» **Data section**:
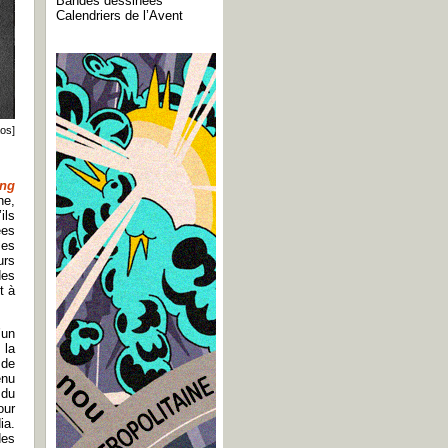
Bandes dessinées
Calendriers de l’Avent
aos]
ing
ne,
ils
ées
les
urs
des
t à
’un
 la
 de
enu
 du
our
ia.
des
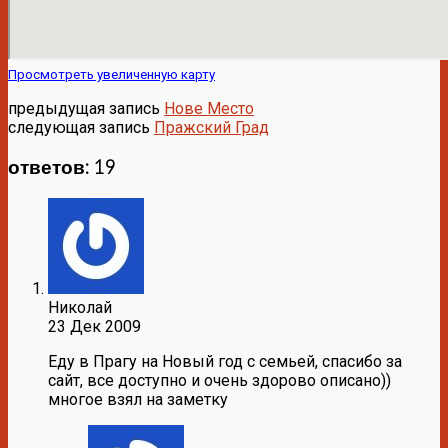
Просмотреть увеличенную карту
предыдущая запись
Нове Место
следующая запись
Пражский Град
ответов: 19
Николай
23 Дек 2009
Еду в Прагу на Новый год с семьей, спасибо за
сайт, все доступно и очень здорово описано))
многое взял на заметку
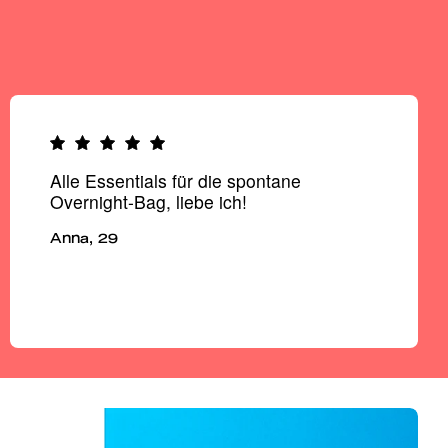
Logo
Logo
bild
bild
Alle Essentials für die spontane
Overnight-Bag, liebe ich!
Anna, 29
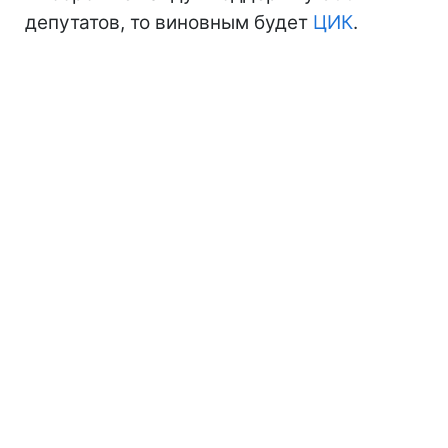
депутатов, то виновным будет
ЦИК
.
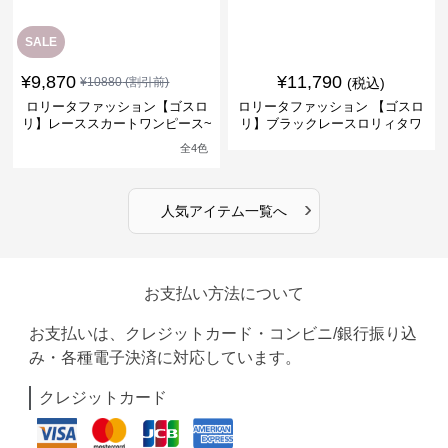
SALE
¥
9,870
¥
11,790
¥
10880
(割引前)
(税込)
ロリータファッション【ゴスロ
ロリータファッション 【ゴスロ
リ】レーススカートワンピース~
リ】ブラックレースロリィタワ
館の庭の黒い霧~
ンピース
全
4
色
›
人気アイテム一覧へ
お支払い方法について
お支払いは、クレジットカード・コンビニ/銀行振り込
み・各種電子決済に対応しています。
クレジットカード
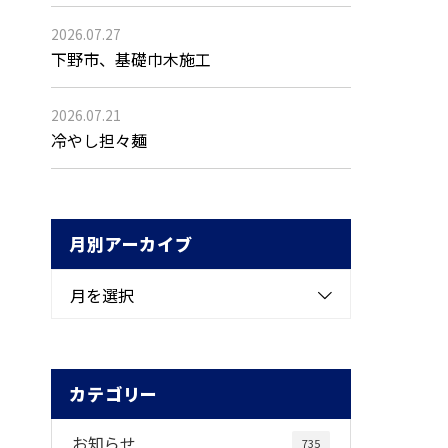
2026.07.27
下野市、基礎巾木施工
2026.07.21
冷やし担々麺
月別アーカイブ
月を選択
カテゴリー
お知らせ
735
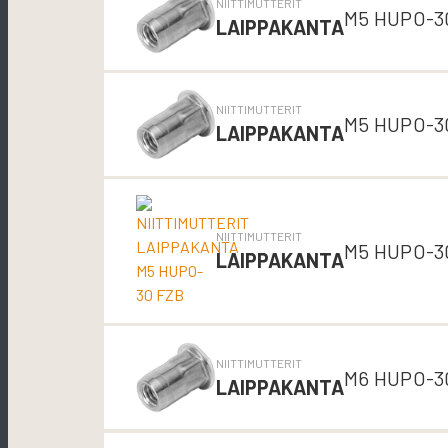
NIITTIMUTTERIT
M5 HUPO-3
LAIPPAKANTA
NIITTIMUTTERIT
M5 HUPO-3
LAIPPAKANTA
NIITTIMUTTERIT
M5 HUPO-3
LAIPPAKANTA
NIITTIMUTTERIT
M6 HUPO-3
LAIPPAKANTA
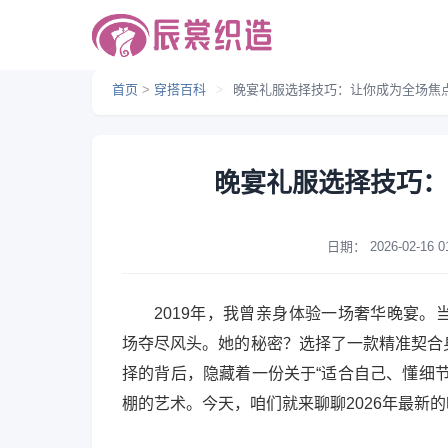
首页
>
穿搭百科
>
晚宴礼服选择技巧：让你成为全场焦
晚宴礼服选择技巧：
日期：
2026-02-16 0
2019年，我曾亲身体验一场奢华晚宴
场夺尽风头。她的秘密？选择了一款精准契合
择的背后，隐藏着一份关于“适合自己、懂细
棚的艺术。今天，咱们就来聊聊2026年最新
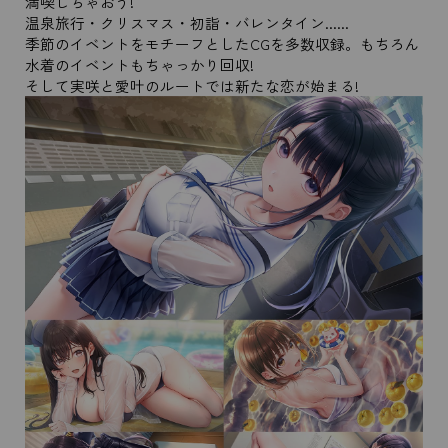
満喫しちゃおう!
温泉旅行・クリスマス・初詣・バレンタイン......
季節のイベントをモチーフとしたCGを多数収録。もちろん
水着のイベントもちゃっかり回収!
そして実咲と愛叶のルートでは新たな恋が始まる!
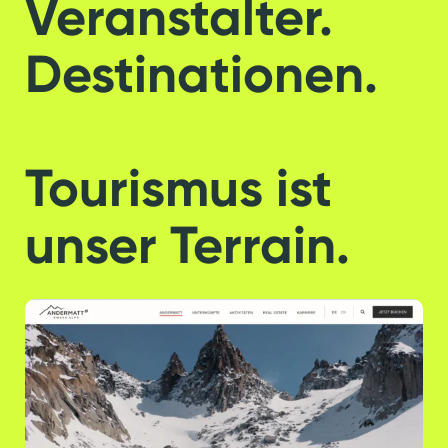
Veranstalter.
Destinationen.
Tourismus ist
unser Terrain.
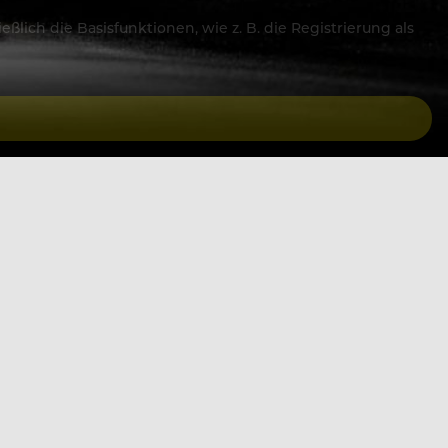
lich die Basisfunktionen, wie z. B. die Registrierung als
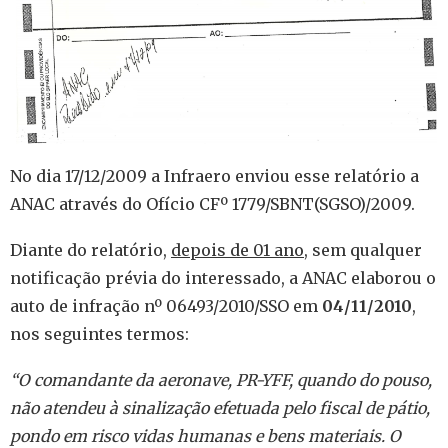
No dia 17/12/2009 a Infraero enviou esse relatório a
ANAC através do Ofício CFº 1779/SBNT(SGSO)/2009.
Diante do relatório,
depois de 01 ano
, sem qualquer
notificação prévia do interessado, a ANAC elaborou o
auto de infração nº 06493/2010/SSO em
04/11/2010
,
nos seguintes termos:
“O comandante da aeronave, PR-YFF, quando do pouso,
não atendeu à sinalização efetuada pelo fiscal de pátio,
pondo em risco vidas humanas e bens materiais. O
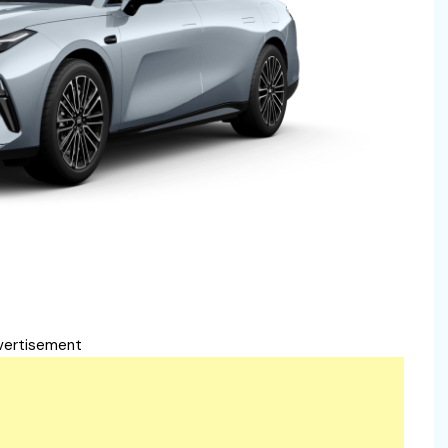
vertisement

» **Problem to solve**:
Among the entries above, how many lines hold the string "запись"? Respond with nothing but the number.

» **Exercise output**:
2